### Material for this exercise
# # # #

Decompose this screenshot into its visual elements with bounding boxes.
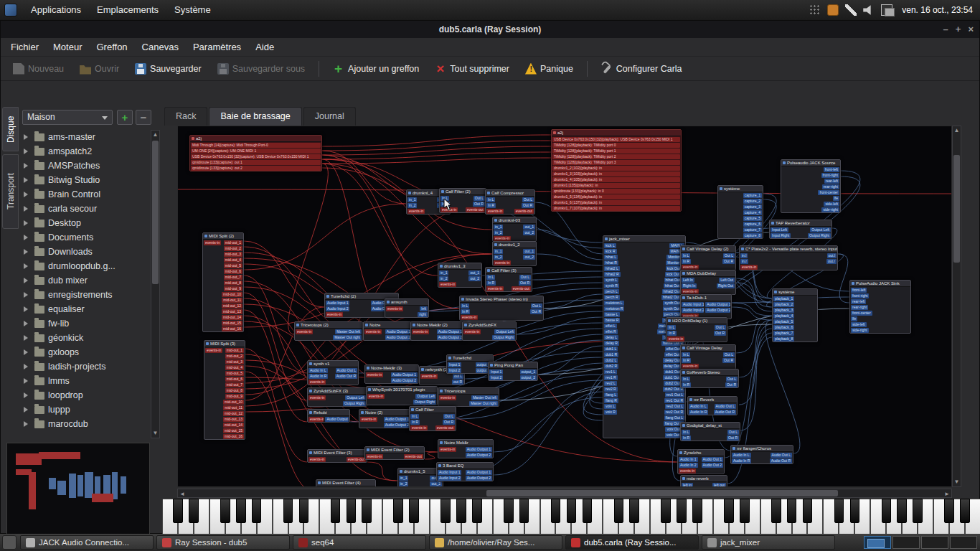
- port[interactable]: events-in: [367, 394, 385, 399]
- port[interactable]: Master Out right: [333, 335, 362, 340]
- port[interactable]: in_2: [439, 276, 448, 281]
- piano-black-key[interactable]: [472, 499, 482, 523]
- port[interactable]: Audio Out R: [335, 374, 357, 379]
- clock[interactable]: ven. 16 oct., 23:54: [902, 5, 973, 15]
- port[interactable]: events-in: [682, 364, 699, 369]
- piano-black-key[interactable]: [771, 499, 781, 523]
- expander-icon[interactable]: [24, 378, 31, 384]
- node-zynaddsubfx[interactable]: ZynAddSubFXevents-inOutput LeftOutput Ri…: [462, 321, 517, 341]
- piano-black-key[interactable]: [347, 499, 357, 523]
- port[interactable]: events-in: [386, 306, 403, 311]
- port[interactable]: out_1: [468, 270, 481, 276]
- port[interactable]: out_2: [523, 255, 535, 260]
- port[interactable]: Midi Through [14](capture): Midi Through…: [191, 143, 321, 148]
- port[interactable]: perch L: [604, 289, 619, 294]
- port[interactable]: playback_1: [773, 296, 794, 301]
- panel-menu-applications[interactable]: Applications: [23, 0, 89, 20]
- menu-aide[interactable]: Aide: [248, 38, 281, 57]
- port[interactable]: mid-out_1: [225, 348, 244, 353]
- port[interactable]: rev2 Out R: [664, 410, 684, 415]
- port[interactable]: in_2: [407, 203, 417, 208]
- port[interactable]: Audio Output 1: [466, 447, 492, 452]
- port[interactable]: events-in: [366, 372, 383, 377]
- port[interactable]: events-in: [439, 282, 456, 287]
- port[interactable]: Audio In R: [308, 374, 328, 379]
- port[interactable]: mid-out_13: [222, 309, 242, 314]
- port[interactable]: Left Out: [719, 278, 735, 283]
- tab-journal[interactable]: Journal: [303, 107, 356, 126]
- pencil-icon[interactable]: [845, 4, 857, 16]
- folder-item-gxloops[interactable]: gxloops: [21, 345, 150, 359]
- port[interactable]: Left In: [682, 278, 694, 283]
- port[interactable]: events-in: [205, 348, 222, 353]
- folder-item-bitwig-studio[interactable]: Bitwig Studio: [21, 173, 150, 187]
- port[interactable]: Input 1: [489, 369, 503, 375]
- folder-item-desktop[interactable]: Desktop: [21, 216, 150, 230]
- port[interactable]: mid-out_15: [222, 321, 242, 326]
- expander-icon[interactable]: [24, 134, 31, 140]
- port[interactable]: Audio Output 2: [466, 453, 492, 458]
- piano-black-key[interactable]: [740, 499, 750, 523]
- folder-item-brain-control[interactable]: Brain Control: [21, 187, 150, 202]
- node-c-plate2x2-versatile-plate-reverb-stereo-inputs[interactable]: C* Plate2x2 - Versatile plate reverb, st…: [739, 245, 838, 270]
- port[interactable]: Audio Out 1: [702, 457, 723, 462]
- port[interactable]: basse L: [604, 312, 620, 317]
- port[interactable]: capture_1: [743, 193, 762, 198]
- workspace-1[interactable]: [864, 536, 891, 549]
- port[interactable]: events-out: [512, 286, 531, 291]
- node-midi-event-filter-4[interactable]: MIDI Event Filter (4)events-inevents-out: [316, 479, 376, 487]
- port[interactable]: Output Right: [808, 233, 831, 238]
- port[interactable]: events-in: [740, 265, 758, 270]
- port[interactable]: capture_2: [743, 199, 762, 204]
- port[interactable]: lfe: [833, 196, 839, 201]
- port[interactable]: playback_8: [773, 336, 794, 342]
- save-button[interactable]: Sauvegarder: [128, 61, 208, 77]
- remove-location-button[interactable]: −: [136, 110, 151, 125]
- port[interactable]: Out R: [725, 382, 738, 387]
- node-3-band-eq[interactable]: 3 Band EQAudio Input 1Audio Output 1Audi…: [436, 462, 494, 481]
- port[interactable]: delay R: [604, 341, 619, 346]
- port[interactable]: In R: [486, 203, 496, 208]
- node-noize-2[interactable]: Noize (2)events-inAudio Output 1Audio Ou…: [359, 409, 412, 428]
- port[interactable]: mid-out_14: [223, 423, 244, 428]
- port[interactable]: events-in: [364, 329, 382, 334]
- port[interactable]: Audio Input 1: [438, 470, 461, 475]
- port[interactable]: mid-out_5: [224, 263, 242, 268]
- port[interactable]: In R: [682, 358, 691, 363]
- workspace-4[interactable]: [950, 536, 977, 549]
- port[interactable]: mid-out_8: [224, 281, 242, 286]
- port[interactable]: events-in: [326, 312, 343, 317]
- port[interactable]: dub1 R: [604, 352, 618, 357]
- port[interactable]: events-in: [308, 380, 326, 385]
- menu-param-tres[interactable]: Paramètres: [186, 38, 248, 57]
- port[interactable]: Output Left: [810, 227, 831, 232]
- piano-black-key[interactable]: [692, 499, 702, 523]
- expander-icon[interactable]: [24, 407, 31, 413]
- port[interactable]: In L: [410, 414, 419, 419]
- port[interactable]: Audio Output 1: [384, 417, 410, 422]
- port[interactable]: output_2: [520, 375, 537, 380]
- port[interactable]: in_1: [494, 249, 503, 254]
- scroll-down-icon[interactable]: ▼: [151, 429, 159, 438]
- node-noize[interactable]: Noizeevents-inAudio Output 1Audio Output…: [363, 321, 413, 341]
- port[interactable]: TiMidity [128](playback): TiMidity port …: [552, 154, 680, 159]
- port[interactable]: events-in: [308, 457, 326, 462]
- port[interactable]: out_2: [523, 230, 535, 235]
- port[interactable]: In L: [486, 275, 495, 280]
- port[interactable]: Right Out: [717, 283, 735, 288]
- port[interactable]: mid-out_15: [223, 428, 244, 433]
- port[interactable]: events-in: [486, 209, 504, 214]
- piano-black-key[interactable]: [189, 499, 199, 523]
- port[interactable]: rev2 R: [604, 387, 618, 392]
- folder-item-amspatch2[interactable]: amspatch2: [21, 144, 150, 159]
- port[interactable]: Audio Output 2: [705, 308, 730, 313]
- port[interactable]: Output Right: [413, 400, 436, 405]
- port[interactable]: Audio Output 2: [384, 423, 410, 428]
- port[interactable]: in_2: [399, 481, 408, 486]
- piano-black-key[interactable]: [960, 499, 970, 523]
- piano-black-key[interactable]: [409, 499, 419, 523]
- port[interactable]: melotron R: [604, 306, 624, 311]
- port[interactable]: Audio In 1: [679, 457, 698, 462]
- port[interactable]: Output Left: [494, 329, 515, 334]
- folder-item-enregistrements[interactable]: enregistrements: [21, 288, 150, 302]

# # # #

Review the entries above and return every line where "noize" appears.

- node-noize-2[interactable]: Noize (2)events-inAudio Output 1Audio Ou…: [359, 409, 412, 428]
- node-noize[interactable]: Noizeevents-inAudio Output 1Audio Output…: [363, 321, 413, 341]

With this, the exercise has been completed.